Siemens Enterprise Communications Becomes Unify
Unify’s push comes at a time when interest in unified communications is ramping up, thanks to such trends as greater mobility, bring-your-own-device (BYOD) and the increased use of video. At the same time, young people who have been raised on consumer video communications tools like Skype and social media are entering the workplace expecting to be able to collaborate with the same kinds of tools. UC in the cloud also will have a growing impact on adoption of the technology, Rich Costello, senior research analyst of UC in IDC’s Enterprise Communications Infrastructure unit, told eWEEK in April.
Reaction to Unify’s new brand and its plans with Project Ansible has been positive. Noting that Unify made its announcement the same day that Avaya introduced its Collaboration Environment—a platform for more easily developing UC apps—Irwin Lazar, an analyst with the Nemertes Research Group, said there is “a new dynamic in UC, the transition from a market focused around IP telephony to one focused on software.”
“Taken together, these announcements highlight the transformation of UC away from its voice-centric past to one where a variety of collaboration channels are brought together, integrated with business process applications, to enable collaboration in context, improving the value of UC, and the productivity of those who use it,” Lazar said in a post on the Nemertes blog.
Zeus Kerravala, principal analyst with ZK Research, said the new brand and Ansible are a good start, but urged Unify officials to focus on mobile and the cloud, to leverage Ansible to create an “easy-to-use, customizable workspace in which workers can bring in different applications, data and conversations,” and to ensure that the APIs and software-developer kits (SDKs) they release that enable programmers to build applications integrated with Ansible functionality can be used by developers with little or no telephony knowledge.
“Lots of UC vendors have this vision, but you still need [‘old phone guys’] to build the apps,” Kerravala wrote in a post on the No Jitter blog site. “Getting rid of this requirement will go a long way to making Unify appeal to a different audience.”
He also urged Unify officials to be aggressive when building out Ansible and other products.

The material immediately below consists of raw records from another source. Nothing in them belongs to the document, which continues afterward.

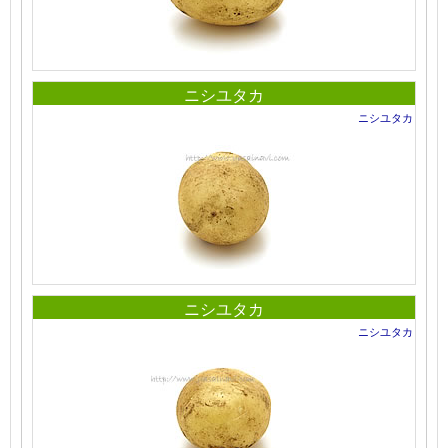
ニシユタカ
ニシユタカ
ニシユタカ
ニシユタカ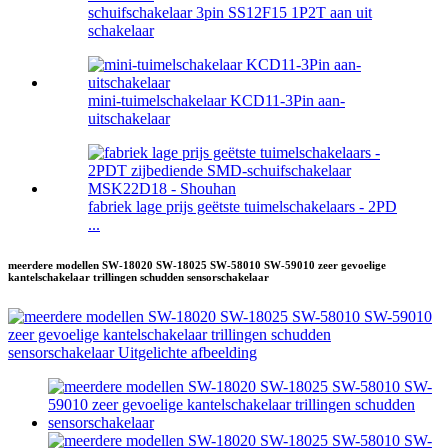
schuifschakelaar 3pin SS12F15 1P2T aan uit
schakelaar
mini-tuimelschakelaar KCD11-3Pin aan-
uitschakelaar
fabriek lage prijs geëtste tuimelschakelaars - 2PD
...
meerdere modellen SW-18020 SW-18025 SW-58010 SW-59010 zeer gevoelige
kantelschakelaar trillingen schudden sensorschakelaar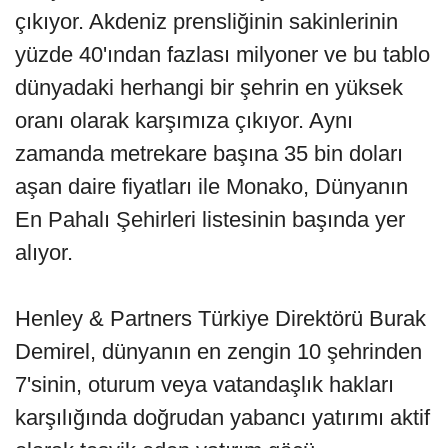
çıkıyor. Akdeniz prensliğinin sakinlerinin
yüzde 40'ından fazlası milyoner ve bu tablo
dünyadaki herhangi bir şehrin en yüksek
oranı olarak karşımıza çıkıyor. Aynı
zamanda metrekare başına 35 bin doları
aşan daire fiyatları ile Monako, Dünyanın
En Pahalı Şehirleri listesinin başında yer
alıyor.
Henley & Partners Türkiye Direktörü Burak
Demirel, dünyanın en zengin 10 şehrinden
7'sinin, oturum veya vatandaşlık hakları
karşılığında doğrudan yabancı yatırımı aktif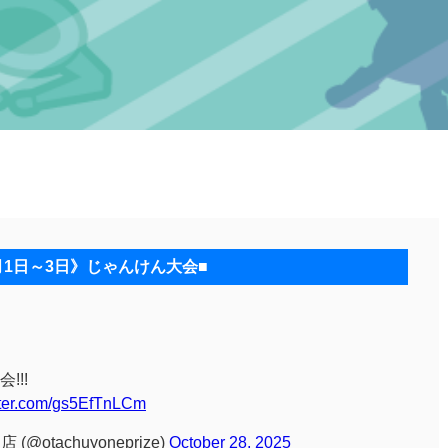
月1日～3日》じゃんけん大会■
!!
itter.com/gs5EfTnLCm
@otachuyoneprize)
October 28, 2025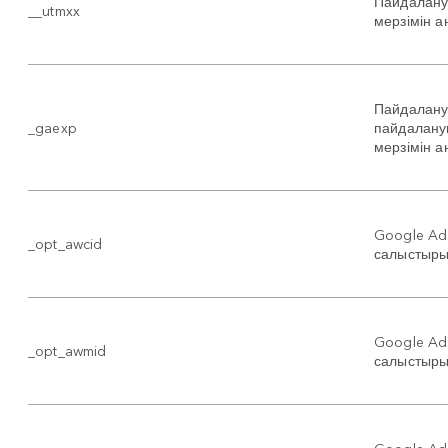
Пайдалану
__utmxx
мерзімін а
Пайдалану
_gaexp
пайдалану
мерзімін а
Google Ad
_opt_awcid
салыстыры
Google Ad
_opt_awmid
салыстыры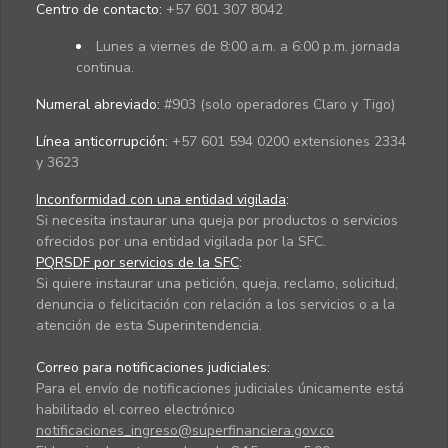
Centro de contacto:
+57 601 307 8042
Lunes a viernes de 8:00 a.m. a 6:00 p.m. jornada
continua.
Numeral abreviado:
#903 (solo operadores Claro y Tigo)
Línea anticorrupción:
+57 601 594 0200 extensiones 2334
y 3623
Inconformidad con una entidad vigilada
:
Si necesita instaurar una queja por productos o servicios
ofrecidos por una entidad vigilada por la SFC.
PQRSDF por servicios de la SFC
:
Si quiere instaurar una petición, queja, reclamo, solicitud,
denuncia o felicitación con relación a los servicios o a la
atención de esta Superintendencia.
Correo para notificaciones judiciales:
Para el envío de notificaciones judiciales únicamente está
habilitado el correo electrónico
notificaciones_ingreso@superfinanciera.gov.co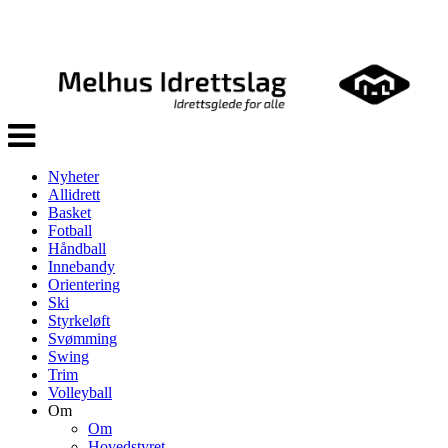
Veksle
navigasjon
Nyheter
Allidrett
Basket
Fotball
Håndball
Innebandy
Orientering
Ski
Styrkeløft
Svømming
Swing
Trim
Volleyball
Om
Om
Hovedstyret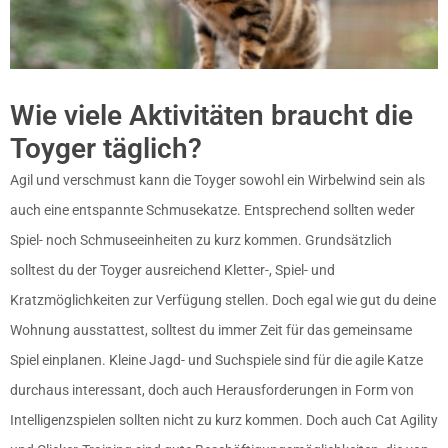
Wie viele Aktivitäten braucht die
Toyger täglich?
Agil und verschmust kann die Toyger sowohl ein Wirbelwind sein als
auch eine entspannte Schmusekatze. Entsprechend sollten weder
Spiel- noch Schmuseeinheiten zu kurz kommen. Grundsätzlich
solltest du der Toyger ausreichend Kletter-, Spiel- und
Kratzmöglichkeiten zur Verfügung stellen. Doch egal wie gut du deine
Wohnung ausstattest, solltest du immer Zeit für das gemeinsame
Spiel einplanen. Kleine Jagd- und Suchspiele sind für die agile Katze
durchaus interessant, doch auch Herausforderungen in Form von
Intelligenzspielen sollten nicht zu kurz kommen. Doch auch Cat Agility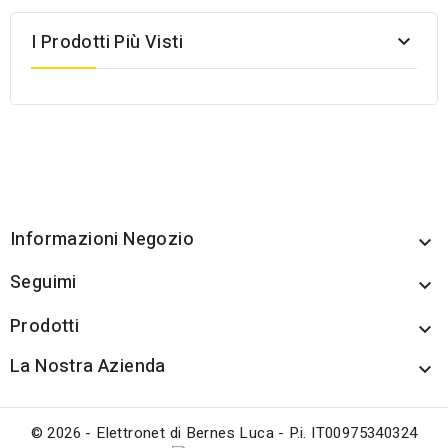
I Prodotti Più Visti

Informazioni Negozio

Seguimi

Prodotti

La Nostra Azienda

© 2026 - Elettronet di Bernes Luca - P.i. IT00975340324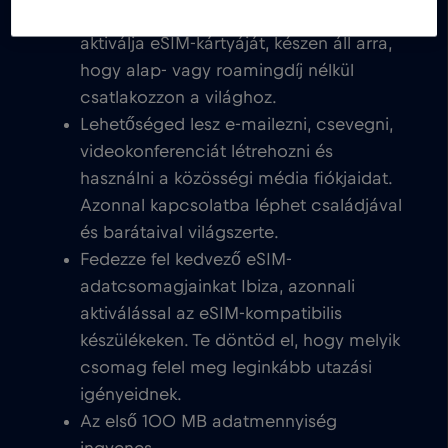
Soha nem számítunk fel alapdíjat. Amint
aktiválja eSIM-kártyáját, készen áll arra,
hogy alap- vagy roamingdíj nélkül
csatlakozzon a világhoz.
Lehetőséged lesz e-mailezni, csevegni,
videokonferenciát létrehozni és
használni a közösségi média fiókjaidat.
Azonnal kapcsolatba léphet családjával
és barátaival világszerte.
Fedezze fel kedvező eSIM-
adatcsomagjainkat Ibiza, azonnali
aktiválással az eSIM-kompatibilis
készülékeken. Te döntöd el, hogy melyik
csomag felel meg leginkább utazási
igényeidnek.
Az első 100 MB adatmennyiség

“The final thing I would like to see from Unify is to see the company step on the gas and keep the pedal down,” Kerravala wrote, noting that “the old Siemens actually did see some of the market shifts coming but let others define the market. OpenScape is a great example of this, where the company launched the product and within a year was lost in the noise of a bunch of other UC products. … I’m hoping that next year at this time I’m sick of hearing about Ansible and Unify because that means the company got the product, vision, customer wins and whatever else out in front of this audience enough to make it top of mind.”